Het doel van de Kringloopwijzer is het ontwikkelen van een instrument dat de N, P en C kringloop van een melkveehouderijbedrijf wetenschappelijk verantwoord, integraal, eenduidig en fraudebestendig in beeld brengt.

De melkveehouder kan zijn bedrijfsvoering verantwoorden naar overheden, melkverwerker en zijn management optimaliseren. De melkveehouder kan de met de kringloopwijzer geproduceerde kengetallen vergelijken t.o.v. eigen kengetallen in het verleden, referentiewaarden (i.e. 25% best scorende bedrijven in vergelijkbare omstandigheden) en normwaarden (i.e. minimum of maximum acceptabele waarden). Friesland campina wil dat in 2015 alle bedrijven gebruik maken van de Kringloopwijzer, en de overheid zou willen toewerken naar een beloningssysteem.

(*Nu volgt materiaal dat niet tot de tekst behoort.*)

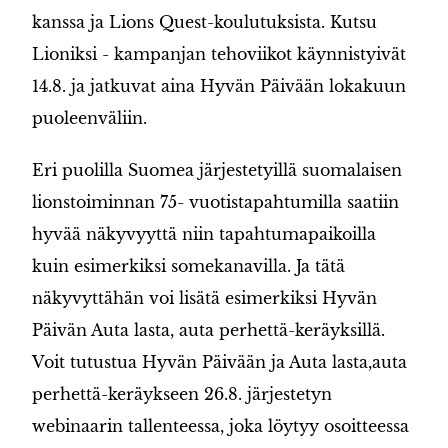
kanssa ja Lions Quest-koulutuksista. Kutsu
Lioniksi - kampanjan tehoviikot käynnistyivät
14.8. ja jatkuvat aina Hyvän Päivään lokakuun
puoleenväliin.
Eri puolilla Suomea järjestetyillä suomalaisen
lionstoiminnan 75- vuotistapahtumilla saatiin
hyvää näkyvyyttä niin tapahtumapaikoilla
kuin esimerkiksi somekanavilla. Ja tätä
näkyvyttähän voi lisätä esimerkiksi Hyvän
Päivän Auta lasta, auta perhettä-keräyksillä.
Voit tutustua Hyvän Päivään ja Auta lasta,auta
perhettä-keräykseen 26.8. järjestetyn
webinaarin tallenteessa, joka löytyy osoitteessa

Wetenschappelijk verantwoord

Om de term “wetenschappelijk verantwoord” inhoudt te geven adviseer ik om de rekenregels die ten grondslag liggen aan BEC, BEA, BEN, BEP en BEC, en de daaraan gekoppelde kengetallen wetenschappelijk te laten toetsen door een team van mensen met een wetenschappelijk trackrecord op dit domein (bv. Oene Oenema, Imke de Boer, Jaap Schroder, Gerard Veldhof etc), en deze gemeenschappelijk te publiceren. Deze methodische publicatie zou eveneens een illustratie van de tool kunnen bevatten, door bijvoorbeeld het gemiddelde, de variatie en de “een referentiewaarde” voor een aantal type bedrijven te presenteren. Je kunt hier dan ook beschrijven op basis van welke methode je een referentiewaarde vaststelt (bv. via “statistical matching”). Zo’n publicatie biedt ook de mogelijkheid om ongeloof van boeren (zoals laatst in de telegraaf) beter te pareren.

Ik denk dat het belangrijk is deze publicatie in 2013 te realiseren, ook omdat er reeds met de kringloopwijzer gewerkt gaat/kan worden (opname in werkplan 2013).

Daarnaast blijft een Engels èn Nederlandstalig rapport, waarin alles duidelijk gedocumenteerd staat, van groot belang voor de transparantie van de Kringloopwijzer. Dit dient z.s.m. gerealiseerd te worden, omdat boeren reeds met deze tool gaan/kunnen werken.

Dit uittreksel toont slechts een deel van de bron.